Nach dem ausgiebigen Hotelfrühstück starteten wir am noch sonnigeren Sonntagvormittag in Richtung Hildesheim. Da Alex die Domstadt noch nicht kannte und ich sie bei einigen Besuchen kennen und schätzen gelernt habe, war Hildesheim sicherlich eine bessere Wahl als die hippe Metropole Hannover. Celle und Hildesheim schenkten sich auf hohem Niveau in Sachen Schönheit nicht viel. Nach einem umfassenden Spaziergang durch die Stadt schmeckte das Weizen auf dem Marktplatz großartig. Am altehrwürdigen Hohnsensee entspannten wir, bis es an der Zeit war die wenigen Meter bis zum Friedrich-Ebert-Stadion in Angriff zu nehmen. Bei meinen Besuchen bei Bill hatte ich es zuvor nicht geschafft den schönen Oldschool-Ground im Rahmen einer Begegnung des VfV Borussia 06 Hildesheim abzuhaken. Heute bot sich beim Heimspiel gegen die U23 des BTSV Eintracht endlich die passende Gelegenheit. Sportlich versprach die Partie durchaus Spannung, da der VfV als Tabellenschlusslicht seinen letzten Trumpf ausspielte und im Saisonendspurt den Trainer wechselte. Die Zweitligamannschaft der Braunschweiger trat zeitgleich zu Hause gegen Dynamo Dresden an.

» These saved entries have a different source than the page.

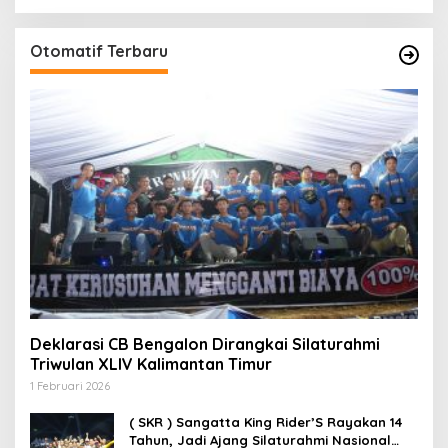
Otomatif Terbaru
Deklarasi CB Bengalon Dirangkai Silaturahmi
Triwulan XLIV Kalimantan Timur
1 Februari 2026
( SKR ) Sangatta King Rider’S Rayakan 14
Tahun, Jadi Ajang Silaturahmi Nasional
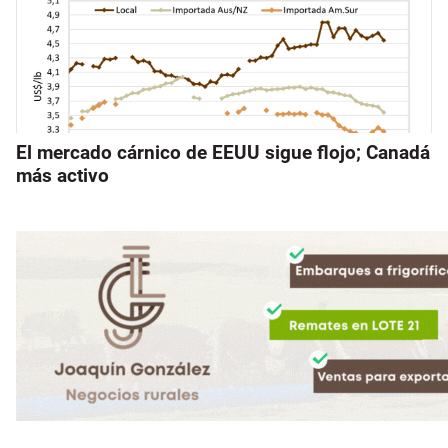
El mercado cárnico de EEUU sigue flojo; Canadá
más activo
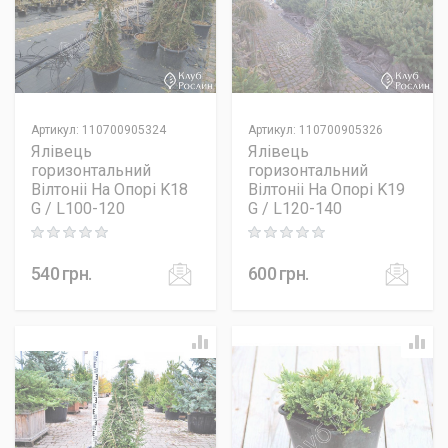
Артикул
:
110700905324
Артикул
:
110700905326
Ялівець
Ялівець
горизонтальний
горизонтальний
Вілтоніі На Опорі K18
Вілтоніі На Опорі K19
G / L100-120
G / L120-140
Rating: 0 out of 5
Rating: 0 out of 5
540
грн.
600
грн.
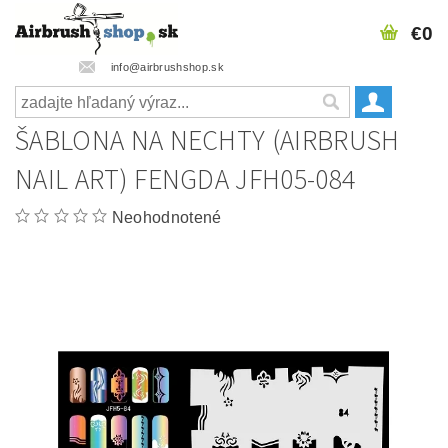
€0
info@airbrushshop.sk
ŠABLONA NA NECHTY (AIRBRUSH
NAIL ART) FENGDA JFH05-084
Neohodnotené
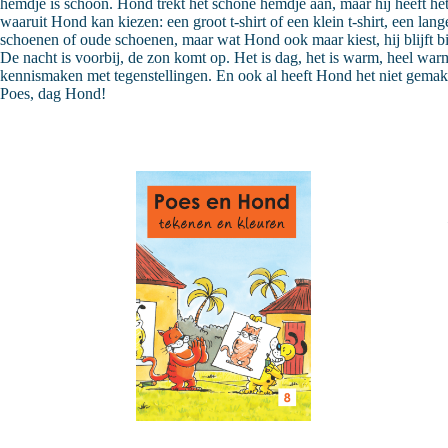
hemdje is schoon. Hond trekt het schone hemdje aan, maar hij heeft he
waaruit Hond kan kiezen: een groot t-shirt of een klein t-shirt, een la
schoenen of oude schoenen, maar wat Hond ook maar kiest, hij blijft b
De nacht is voorbij, de zon komt op. Het is dag, het is warm, heel wa
kennismaken met tegenstellingen. En ook al heeft Hond het niet gemak
Poes, dag Hond!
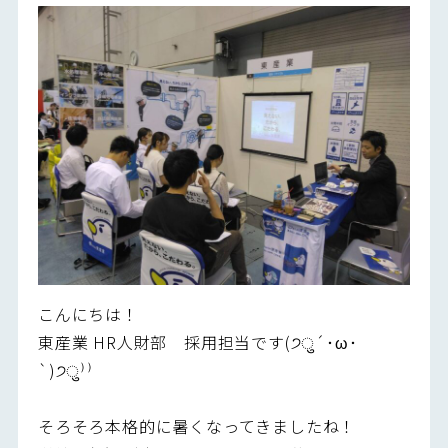
こんにちは！
東産業 HR人財部 採用担当です(੭ु´･ω･
`)੭ु⁾⁾
そろそろ本格的に暑くなってきましたね！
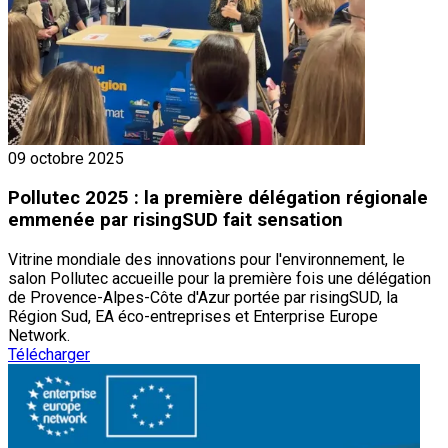
09 octobre 2025
Pollutec 2025 : la première délégation régionale
emmenée par risingSUD fait sensation
Vitrine mondiale des innovations pour l'environnement, le
salon Pollutec accueille pour la première fois une délégation
de Provence-Alpes-Côte d'Azur portée par risingSUD, la
Région Sud, EA éco-entreprises et Enterprise Europe
Network.
Télécharger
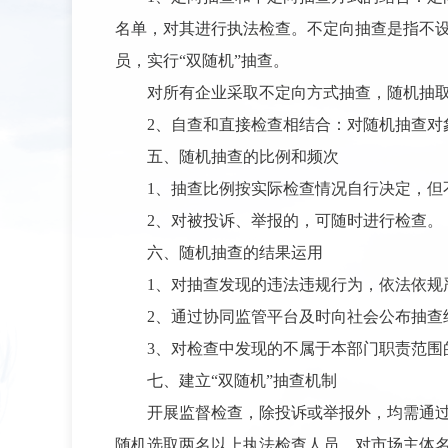
名单，对其进行执法检查。不定向抽查是指不
员，实行“双随机”抽查。
对所有企业采取不定向方式抽查，随机抽
2、自查和直接检查相结合：
对随机抽查对
五、随机抽查的比例和频次
1、
抽查比例按实际检查情况自行决定，但
2、对被投诉、举报的，可随时进行检查。
六、随机抽查的结果运用
1、对抽查发现的违法违规行为，依法依规
2、通过协同监管平台及时向社会公布抽查
3、对检查中发现的不属于本部门职责范围
七、建立“双随机”抽查机制
开展监督检查，除投诉或举报外，均需通
随机选取两名以上执法检查人员。对市场主体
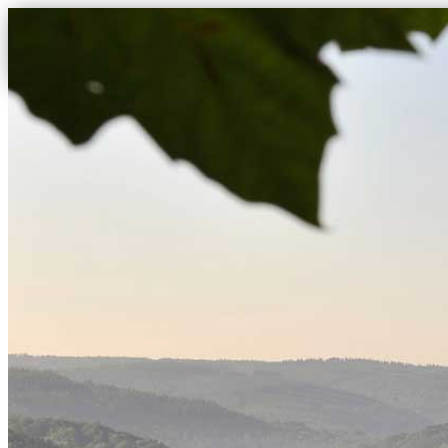
VAKANTIEH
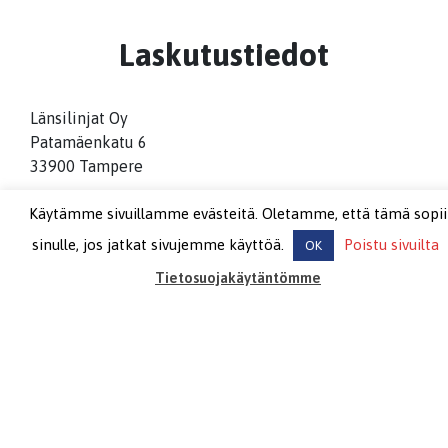
Laskutustiedot
Länsilinjat Oy
Patamäenkatu 6
33900 Tampere
Verkkolaskut
Käytämme sivuillamme evästeitä. Oletamme, että tämä sopii
Y-tunnus: 0944671-1 Verkkolaskuosoite:
sinulle, jos jatkat sivujemme käyttöä.
Poistu sivuilta
OK
003709446711 Operaattori: Basware Välittäjäntunnus:
Tietosuojakäytäntömme
BAWCFI22
PDF-laskut sähköpostilla
ostolaskut(ät)lansilinjat.fi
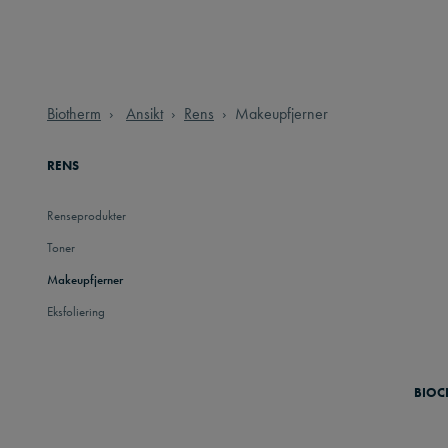
Biotherm
Ansikt
Rens
Makeupfjerner
RENS
Renseprodukter
Toner
Makeupfjerner
Eksfoliering
BIOC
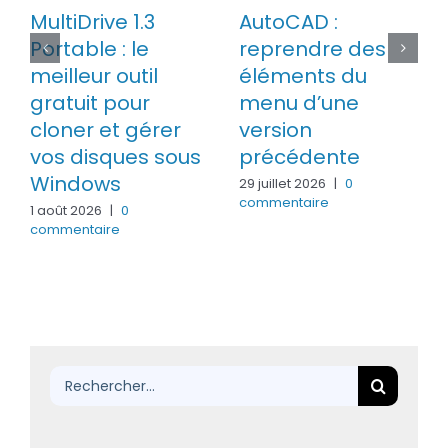
MultiDrive 1.3
AutoCAD :
Portable : le
reprendre des
meilleur outil
éléments du
gratuit pour
menu d’une
cloner et gérer
version
vos disques sous
précédente
Windows
29 juillet 2026
|
0
commentaire
1 août 2026
|
0
commentaire
Rechercher:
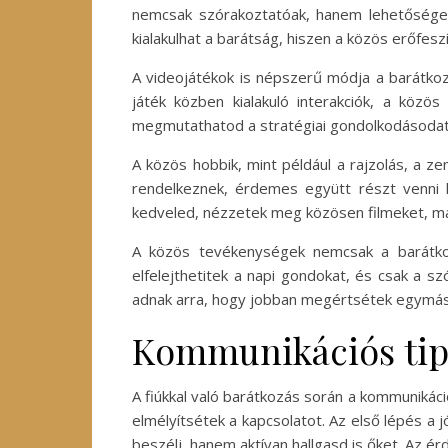
nemcsak szórakoztatóak, hanem lehetőséget
kialakulhat a barátság, hiszen a közös erőfe
A videojátékok is népszerű módja a barátkoz
játék közben kialakuló interakciók, a közö
megmutathatod a stratégiai gondolkodásodat 
A közös hobbik, mint például a rajzolás, a ze
rendelkeznek, érdemes együtt részt venni k
kedveled, nézzetek meg közösen filmeket, maj
A közös tevékenységek nemcsak a barátkoz
elfelejthetitek a napi gondokat, és csak a 
adnak arra, hogy jobban megértsétek egymás
Kommunikációs tipp
A fiúkkal való barátkozás során a kommunikác
elmélyítsétek a kapcsolatot. Az első lépés a 
beszélj, hanem aktívan hallgasd is őket. Az é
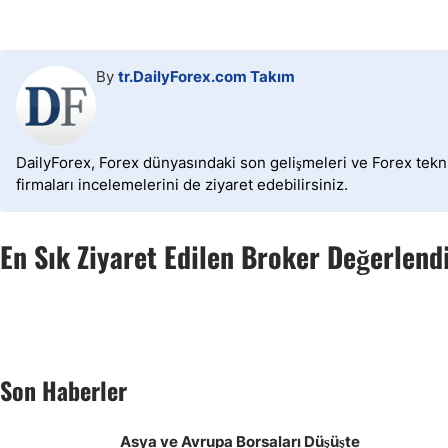
By
tr.DailyForex.com Takım
DailyForex, Forex dünyasındaki son gelişmeleri ve Forex tekni
firmaları incelemelerini de ziyaret edebilirsiniz.
En Sık Ziyaret Edilen Broker Değerlend
Son Haberler
Asya ve Avrupa Borsaları Düşüşte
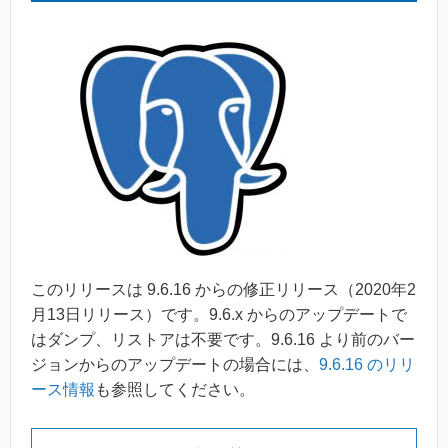
このリリースは 9.6.16 からの修正リリース（2020年2
月13日リリース）です。9.6.x からのアップデートで
はダンプ、リストアは不要です。9.6.16 より前のバー
ジョンからのアップデートの場合には、
9.6.16 のリリ
ース情報
も参照してください。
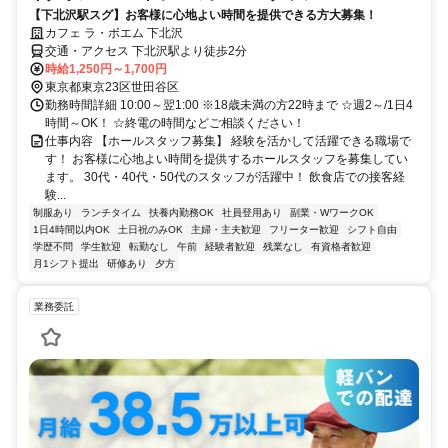
【下北沢駅スグ】お客様に心地よい時間を提供できる方大募集！
カフェ ラ・ボエム 下北沢
交通・アクセス 下北沢駅より徒歩2分
時給1,250円～1,700円
東京都東京23区世田谷区
勤務時間詳細 10:00～翌1:00 ※18歳未満の方22時まで ☆週2～/1日4
時間～OK！ ☆終電の時間などご相談ください！
仕事内容 【ホールスタッフ募集】 経験を活かして活躍できる職場で
す！ お客様に心地よい時間を提供するホールスタッフを募集してい
ます。 30代・40代・50代のスタッフが活躍中！ 飲食店での接客経
験...
制服あり
ランチタイム
扶養内勤務OK
社員登用あり
副業・WワークOK
1日4時間以内OK
土日祝のみOK
主婦・主夫歓迎
フリーター歓迎
シフト自由
学歴不問
学生歓迎
転勤なし
午前
経験者歓迎
残業なし
有資格者歓迎
月1シフト提出
研修あり
夕方
業務委託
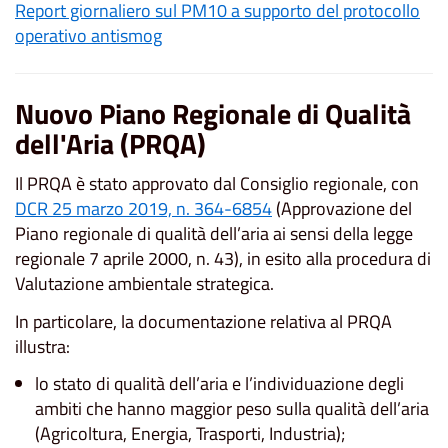
Report giornaliero sul PM10 a supporto del protocollo
operativo antismog
Nuovo Piano Regionale di Qualità
dell'Aria (PRQA)
Il PRQA è stato approvato dal Consiglio regionale, con
DCR 25 marzo 2019, n. 364-6854
(Approvazione del
Piano regionale di qualità dell’aria ai sensi della legge
regionale 7 aprile 2000, n. 43), in esito alla procedura di
Valutazione ambientale strategica.
In particolare, la documentazione relativa al PRQA
illustra:
lo stato di qualità dell’aria e l’individuazione degli
ambiti che hanno maggior peso sulla qualità dell’aria
(Agricoltura, Energia, Trasporti, Industria);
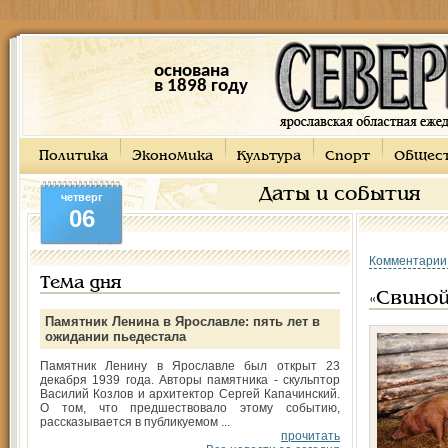
основана
в 1898 году
Политика
Экономика
Культура
Спорт
Общес
Даты и события
четверг
06
Комментарии
Тема дня
«Свиной
Памятник Ленина в Ярославле: пять лет в
ожидании пьедестала
Памятник Ленину в Ярославле был открыт 23
декабря 1939 года. Авторы памятника - скульптор
Василий Козлов и архитектор Сергей Капачинский.
О том, что предшествовало этому событию,
рассказывается в публикуемом ...
прочитать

Der 8.000 Zuschauer fassende Ground begrüßte uns mit Sonne und familiärer Atmosphäre. Die Hildesheimer Regionalligatruppe ist trotz der sportlich schweren Lage ein Beispiel dafür, wie eine Fusion zweier Platzhirsche gut gelingen kann. Zumindest konnte ich als Außenstehender keine Abgrenzung zwischen den Stammvereinen VfV und Borussia 06 feststellen, wie man sie beispielsweise vom Fürther Kleeblatt kennt. Mit dem neuen Trainer schien vor stolzen 600 Zuschauern und einigen aktiven Halbstarken („Fanszene Hildesheim“) neues Leben durch die Adern der Heimelf zu fließen. In einer ausgeglichenen ersten Halbzeit hatte Hildesheims Ibekwe das Glück des Tüchtigen und setzte sich zum psychologisch wichtigen Zeitpunkt vor der Pause gegen den gegnerischen Keeper durch und erzielte das 1:0 (42.). Ibekwe wurde nach 68 Minuten durch Sonntag ersetzt. Der Eingewechselte machte nach einer verunglückten Kopfballabwehr des Braunschweiger Schlussmanns in der Nachspielzeit alles klar und traf gegen die aufgerückten Gäste zum 2:0-Endstand. Scheinbar gibt es neue Hoffnung für die Domstadtelf. Zum Schluss möchte ich eine Empfehlung für die Hildesheimer Käsekrakauer aussprechen. Sonne, Fußball, Bratwurst - ein toller Abschluss des ersten Sommer-Wochenendes des Jahres.